Patrick Last-Second Committee Shift
Clears Way for Booze Bill to Advance

Breaking News: Texas Senate Endorses Liquor Distillery Retail Bill Friday

Capitol Inside
April 23, 2021 - Posted Originally April 22

A Texas Senate panel approved a diluted version of a booze-to-go bill on Wednesday after Lieutenant Governor Dan Patrick raised it from the apparent dead in a whirlwind maneuver that put the measure on a fast track for the regular session's final five weeks.

Senate Bill 655 had languished for more than a month in the Business & Commerce Committee before Patrick rerouted it on Tuesday to the Administration Committee, which happens to be chaired by the measure's author GOP State Senator Charles Schwertner of Georgetown.

Schwertner set the liquor legislation for a public hearing on Wednesday when the committee endorsed SB 655 on a 7-0 vote with a recommendation for consideration on the floor on the local & uncontested calendar that will include it on Friday.

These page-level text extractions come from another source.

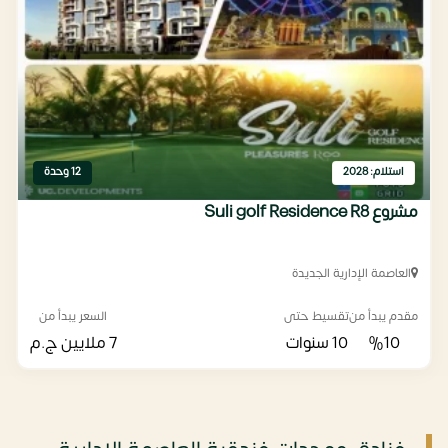
استلام: 2028
12 وحدة
مشروع Suli golf Residence R8
العاصمة الإدارية الجديدة
مقدم يبدأ من
تقسيط حتى
السعر يبدأ من
%10
10 سنوات
7 ملايين
ج.م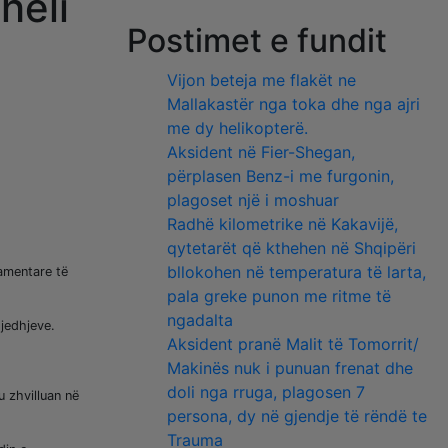
heli
Postimet e fundit
Vijon beteja me flakët ne
Mallakastër nga toka dhe nga ajri
me dy helikopterë.
Aksident në Fier-Shegan,
përplasen Benz-i me furgonin,
plagoset një i moshuar
Radhë kilometrike në Kakavijë,
qytetarët që kthehen në Shqipëri
bllokohen në temperatura të larta,
amentare të
pala greke punon me ritme të
ngadalta
jedhjeve.
Aksident pranë Malit të Tomorrit/
Makinës nuk i punuan frenat dhe
doli nga rruga, plagosen 7
 zhvilluan në
persona, dy në gjendje të rëndë te
Trauma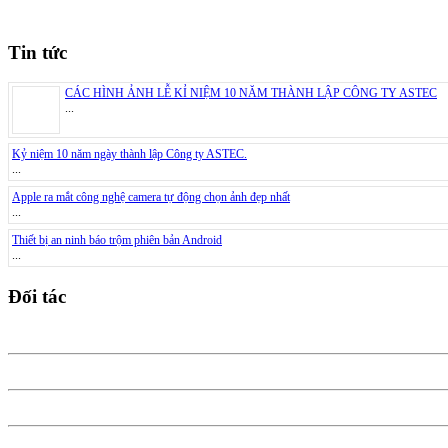
Tin tức
CÁC HÌNH ẢNH LỄ KỈ NIỆM 10 NĂM THÀNH LẬP CÔNG TY ASTEC
...
Kỷ niệm 10 năm ngày thành lập Công ty ASTEC.
...
Apple ra mắt công nghệ camera tự động chọn ảnh đẹp nhất
...
Thiết bị an ninh báo trộm phiên bản Android
...
Đối tác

The local calendar is reserved for bills that have no official opposition in committee. That suggests that no one signed up to testify against the Schwertner measure in the public hearing that the Administration Committee held on the day after Patrick shuffled it there without a public explanation for the highly unusual move.

The resurrection and relocation of SB 655 could be a sign that State Senator Kelly Hancock was simply refusing to set the bill for a hearing as the chairman of the Business & Commerce where it had been parked since March 11 without a hearing or a vote.

Hancock - a North Richland Hills Republican - had broken ranks with the lieutenant governor last month in a dispute over pricing of electricity during the Arctic storm here in February. Patrick had turned to Hancock for a high-profile grilling in his committee of electric regulators in the immediate wake of the freeze.

Patrick had responded to Hancock's defiance by sending the bulk of a power grid reform package to the Jurisprudence Committee instead of down the traditional path through the Business & Commerce Commission. But Patrick hasn't said or done anything publicly to confirm or to deny that he considers Hancock to be in the dog house beyond the curious shifts of major legislation away from the committee that he leads in the east wing of the statehouse.

Schwertner and his colleagues on the Administration Committee watered SB 655 down substantially - eliminating a provision that would have allowed local Texas distilleries to sell more than four times the amount of liquor that they've made for off-premise consumption than the current annual limit that the state has in place.

Most of the other major players in the Texas alcoholic beverage industry including package stores and distributors were preparing to fight the measure before the quick trip through the sponsor's committee. The version of the measure that the Administration Committee forwarded to the local calendar would give Texas distilleries the ability to sell four 750 milliliter bottles to the same customer on an annual basis - two more than current state law permits.